** Data for the task follows **

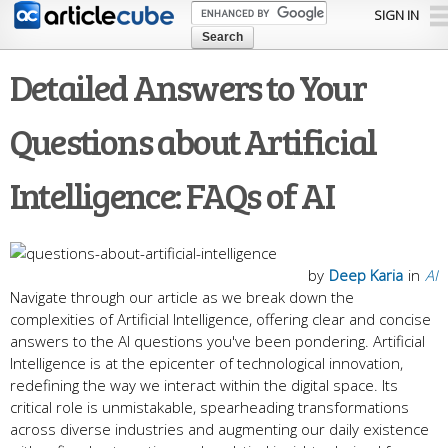
Skip to
SIGN IN
main
content
Detailed Answers to Your
Questions about Artificial
Intelligence: FAQs of AI
by
Deep Karia
in
AI
Navigate through our article as we break down the
complexities of Artificial Intelligence, offering clear and concise
answers to the AI questions you've been pondering. Artificial
Intelligence is at the epicenter of technological innovation,
redefining the way we interact within the digital space. Its
critical role is unmistakable, spearheading transformations
across diverse industries and augmenting our daily existence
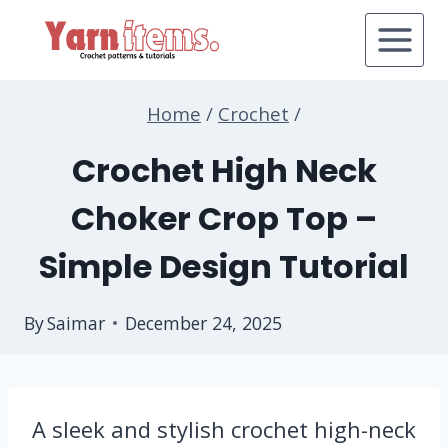
Skip
to
content
Home
/
Crochet
/
Crochet High Neck
Choker Crop Top –
Simple Design Tutorial
By
Saimar
December 24, 2025
A sleek and stylish crochet high-neck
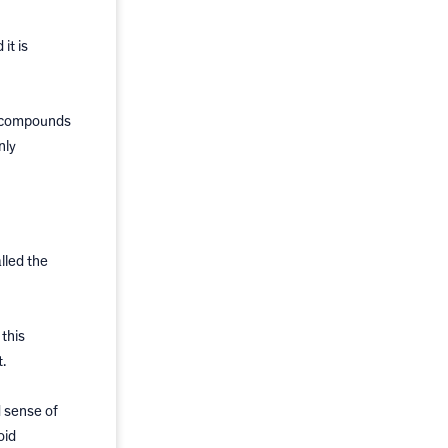
it is
e compounds
nly
lled the
 this
.
 sense of
oid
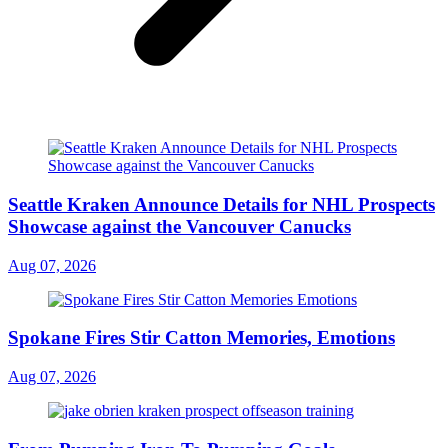
Seattle Kraken Announce Details for NHL Prospects
Showcase against the Vancouver Canucks
Aug 07, 2026
Spokane Fires Stir Catton Memories, Emotions
Aug 07, 2026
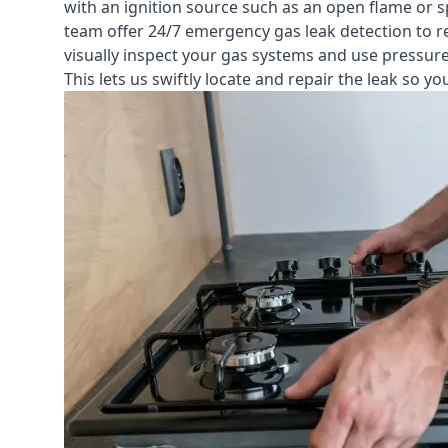
with an ignition source such as an open flame or s
team offer
24/7 emergency gas leak detection
to r
visually inspect your gas systems and use pressure 
This lets us swiftly locate and repair the leak so 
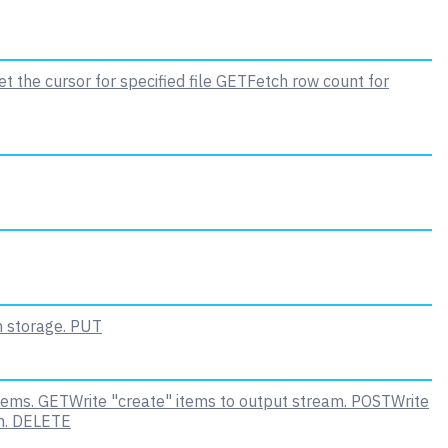
t the cursor for specified file
GET
Fetch row count for
n storage.
PUT
tems.
GET
Write "create" items to output stream.
POST
Write
m.
DELETE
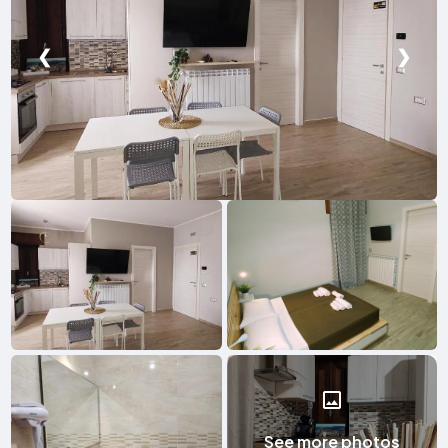
❮
❯
See more photos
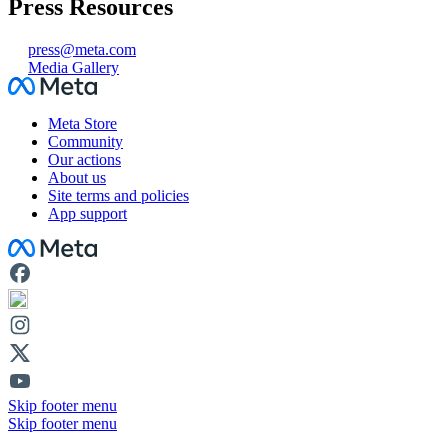
Press Resources
press@meta.com
Media Gallery
Facebook
Meta Store
Community
Our actions
About us
Site terms and policies
App support
Facebook
Skip footer menu
Skip footer menu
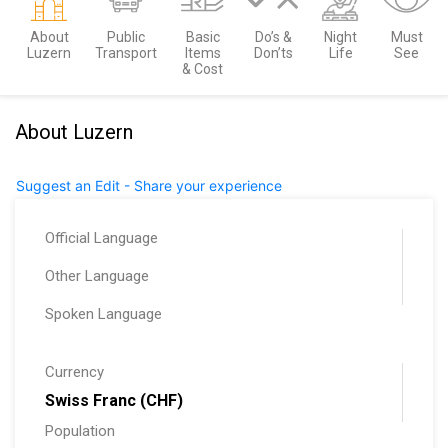
About
Public
Basic
Do’s &
Night
Must
Luzern
Transport
Items
Don’ts
Life
See
& Cost
About Luzern
Suggest an Edit - Share your experience
Official Language
Other Language
Spoken Language
Currency
Swiss Franc (CHF)
Population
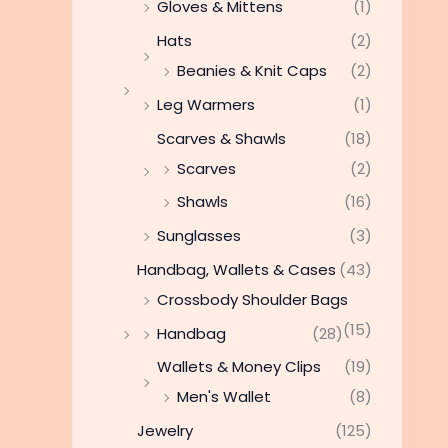
Gloves & Mittens
(1)
Hats
(2)
Beanies & Knit Caps
(2)
Leg Warmers
(1)
Scarves & Shawls
(18)
Scarves
(2)
Shawls
(16)
Sunglasses
(3)
Handbag, Wallets & Cases
(43)
Crossbody Shoulder Bags
(15)
Handbag
(28)
Wallets & Money Clips
(19)
Men's Wallet
(8)
Jewelry
(125)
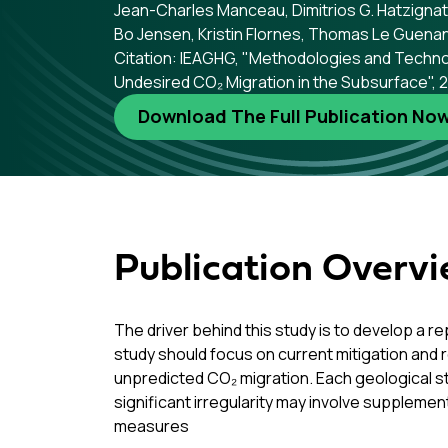
Jean-Charles Manceau, Dimitrios G. Hatzignatio
Bo Jensen, Kristin Flornes, Thomas Le Guenan
Citation: IEAGHG, "Methodologies and Technol
Undesired CO₂ Migration in the Subsurface",
Download The Full Publication No
Publication Overv
The driver behind this study is to develop a 
study should focus on current mitigation and 
unpredicted CO₂ migration. Each geological st
significant irregularity may involve supplemen
measures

** End of Data for the task **

(What the task asks): Leaving the pictures out, give again word for word each line from the one holding "About Luzern" through the end of the records.

(Solved exercise):
About Luzern
Suggest an Edit - Share your experience
Official Language
Other Language
Spoken Language
Currency
Swiss Franc (CHF)
Population
Gloves & Mittens
(1)
Hats
(2)
Beanies & Knit Caps
(2)
Leg Warmers
(1)
Scarves & Shawls
(18)
Scarves
(2)
Shawls
(16)
Sunglasses
(3)
Handbag, Wallets & Cases
(43)
Crossbody Shoulder Bags
(15)
Handbag
(28)
Wallets & Money Clips
(19)
Men's Wallet
(8)
Jewelry
(125)
Jean-Charles Manceau, Dimitrios G. Hatzignatio
Bo Jensen, Kristin Flornes, Thomas Le Guenan
Citation: IEAGHG, "Methodologies and Technol
Undesired CO₂ Migration in the Subsurface",
Download The Full Publication No
Publication Overv
The driver behind this study is to develop a 
study should focus on current mitigation and 
unpredicted CO₂ migration. Each geological st
significant irregularity may involve supplemen
measures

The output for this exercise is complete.